This announcement contains inside information for the purposes of Article 7 of the UK version of Regulation (EU) No 596/2014 which is part of UK law by virtue of the European Union (Withdrawal) Act 2018, as amended ("MAR"). Upon the publication of this announcement via a Regulatory Information Service, this inside information is now considered to be in the public domain.
13 May 2024
Thor Energy PLC
("Thor" or the "Company")
Equity Placing to Accelerate Uranium and Copper Exploration
Lifting of ASX Trading Halt
The directors of Thor Energy Plc ("Thor" or the "Company") (AIM, ASX: THR, OTCQB: THORF) are pleased to announce a capital raise of A$1.3m before expenses to advance the Company's 100% owned uranium assets located in Colorado and Utah, USA and copper assets in South Australia.
As a result, the trading halt on the Company's shares on the ASX has now been lifted.
Highlights
· The Company has conditionally raised, in aggregate, gross proceeds of A$1.3 million via the placing of 100,000,000 new ordinary shares of 0.1p each ("Ordinary Shares") (the "Placing Shares") at a price of 1.3 cents per Ordinary Share (the "Placing Price"), comprising:
o approximately A$467,890 by means of a firm placing ("Firm Placing") with certain institutional shareholders of 35,991,508 new ordinary shares ("Firm Placing Shares") at the Placing Price
o approximately A$832,110 by means of a conditional placing ("Conditional Placing" and together with the Firm Placing "Placings") with certain institutional shareholders of 64,008,492 new ordinary shares ("Conditional Placing Shares" and Firm Placing Shares being "New Ordinary Shares") at the Placing Price.
o All placees to receive, one option for each two Placing Shares, to subscribe for a further new Ordinary Share at 2.6 cents expiring in 3 years. All options for both the Firm Placing and the Conditional Placing will be subject to shareholder approval.
· Strong support was received from a broad range of new institutional and sophisticated investors, adding strength to the Company's share register. Prenzler Group acted as lead manager for the Placement.
· The Company's Non-Executive Chairman Mr Alastair Clayton to invest A$100,000 in the Conditional Placing, subject to shareholder approval.
· The Company's Managing Director Ms Galloway Warland to invest A$13,000 in the Conditional Placing, subject to shareholder approval.
· The Conditional Placing is conditional on the Company obtaining the requisite approvals from Shareholders at a General Meeting, details of which the Company will circulate in due course.
Nicole Galloway Warland, Managing Director of Thor Energy, commented:
"With the addition of these funds the Company is now in a position to plan for the next phases of exploration at its' USA and South Australian projects. We thank existing and new investors for recognising the significant potential of our uranium and copper portfolio. The Board looks forward to updating the market in the near future on our exploration and project development plans."
Capital Raise
Thor Energy Plc seeks to raise A$1.3 million by way of a two-tranche placement of 100,000,000 new fully paid ordinary shares in the Company at A$0.013 per New Ordinary Share.

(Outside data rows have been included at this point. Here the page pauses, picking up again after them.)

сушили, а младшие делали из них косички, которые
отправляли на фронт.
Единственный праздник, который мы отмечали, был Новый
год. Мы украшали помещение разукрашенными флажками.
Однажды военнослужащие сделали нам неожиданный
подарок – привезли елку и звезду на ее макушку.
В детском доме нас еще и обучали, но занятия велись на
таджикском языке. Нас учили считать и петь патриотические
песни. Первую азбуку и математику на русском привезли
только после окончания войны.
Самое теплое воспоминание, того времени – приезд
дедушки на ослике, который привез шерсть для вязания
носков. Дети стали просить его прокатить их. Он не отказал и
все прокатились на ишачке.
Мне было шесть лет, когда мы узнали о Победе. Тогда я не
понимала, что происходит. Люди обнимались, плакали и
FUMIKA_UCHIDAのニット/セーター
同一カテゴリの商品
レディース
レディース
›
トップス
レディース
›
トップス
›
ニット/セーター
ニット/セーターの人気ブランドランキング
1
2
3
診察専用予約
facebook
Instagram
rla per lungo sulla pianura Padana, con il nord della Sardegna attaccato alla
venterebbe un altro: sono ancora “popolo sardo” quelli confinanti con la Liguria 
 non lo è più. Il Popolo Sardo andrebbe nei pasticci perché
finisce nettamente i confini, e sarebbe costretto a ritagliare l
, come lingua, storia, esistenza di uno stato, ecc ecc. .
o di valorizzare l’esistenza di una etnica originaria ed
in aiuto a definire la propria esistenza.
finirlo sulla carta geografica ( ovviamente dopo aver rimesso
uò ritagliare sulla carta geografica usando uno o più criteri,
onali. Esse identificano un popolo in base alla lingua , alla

Firm Placing Shares (35,991,508 New Ordinary Shares) will be issued under current authorities pursuant to the Company's available placement capacity under ASX Listing Rules 7.1. The Firm Placing Shares will be listed on the ASX and AIM and will rank pari-passu with the existing fully paid ordinary shares on issue.
Conditional Placing Shares (64,008,492 New Ordinary Shares) will be listed on the ASX and AIM, together with 70,000,000 unlisted options being 50,000,000 options to investors on the basis of 1 option for every two shares issued, plus 20,000,000 options to be issued to the Prenzler Group (or nominee) as part payment for services rendered. All options have an exercise price of A$0.026 and a term of 3 years. The Conditional Placing Shares and all of the options will require shareholder approval at the upcoming EGM to be held on or around 20 June 2024.

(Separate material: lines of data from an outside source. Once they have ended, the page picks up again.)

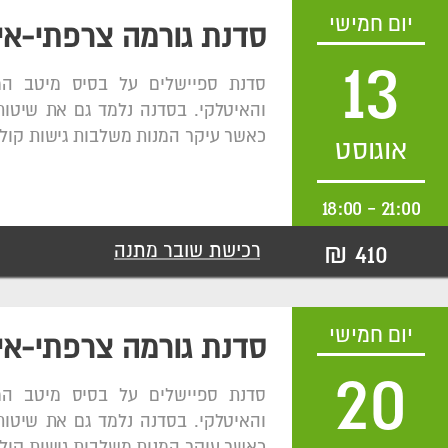
יום חמישי
סדנת גורמה צרפתי-אי
13
סדנת ספיישלים על בסיס מיטב ה
והאיטלקי. בסדנה נלמד גם את שיטות
כאשר עיקר המנות משלבות גישות קולי
אוגוסט
18:00
-
21:00
410 ₪
רכישת שובר מתנה
יום חמישי
סדנת גורמה צרפתי-אי
20
סדנת ספיישלים על בסיס מיטב ה
והאיטלקי. בסדנה נלמד גם את שיטות
כאשר עיקר המנות משלבות גישות קולי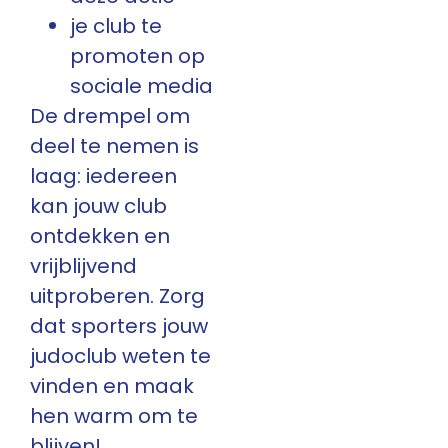
je club te
promoten op
sociale media
De drempel om
deel te nemen is
laag: iedereen
kan jouw club
ontdekken en
vrijblijvend
uitproberen. Zorg
dat sporters jouw
judoclub weten te
vinden en maak
hen warm om te
blijven!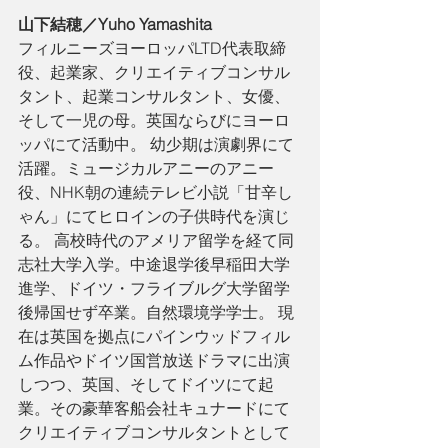
山下結穂／Yuho Yamashita
フィルニーズヨーロッパLTD代表取締
役、起業家、クリエイティブコンサル
タント、起業コンサルタント、女優、
そして一児の母。英国ならびにヨーロ
ッパにて活動中。 幼少期は演劇界にて
活躍。ミュージカルアニーのアニー
役、NHK朝の連続テレビ小説「甘辛し
ゃん」にてヒロインの子供時代を演じ
る。 高校時代のアメリア留学を経て同
志社大学入学。中途退学後早稲田大学
進学、ドイツ・フライブルグ大学留学
後帰国せず卒業。自然環境学学士。 現
在は英国を拠点にパインウッドフィル
ム作品やドイツ国営放送ドラマに出演
しつつ、英国、そしてドイツにて起
業。その豪華客船会社キュナードにて
クリエイティブコンサルタントとして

The Placing Price represents a discount of 23.5% to the ASX closing share price of $0.017 on 8 May 2024. The Placing Shares being issued represent approximately 35.9% of the existing issued ordinary share capital of the Company prior to the Placing.
Director Participation in the Conditional Placing
Alastair Clayton and Nicole Galloway Warland, both directors of the Company, have committed to participate in the Conditional Placing by subscribing for 7,692,380 and 1,000,000 New Ordinary Shares respectively on the terms above, for an aggregate subscription of A$113,000, subject to shareholder approval at the forthcoming general meeting of shareholders.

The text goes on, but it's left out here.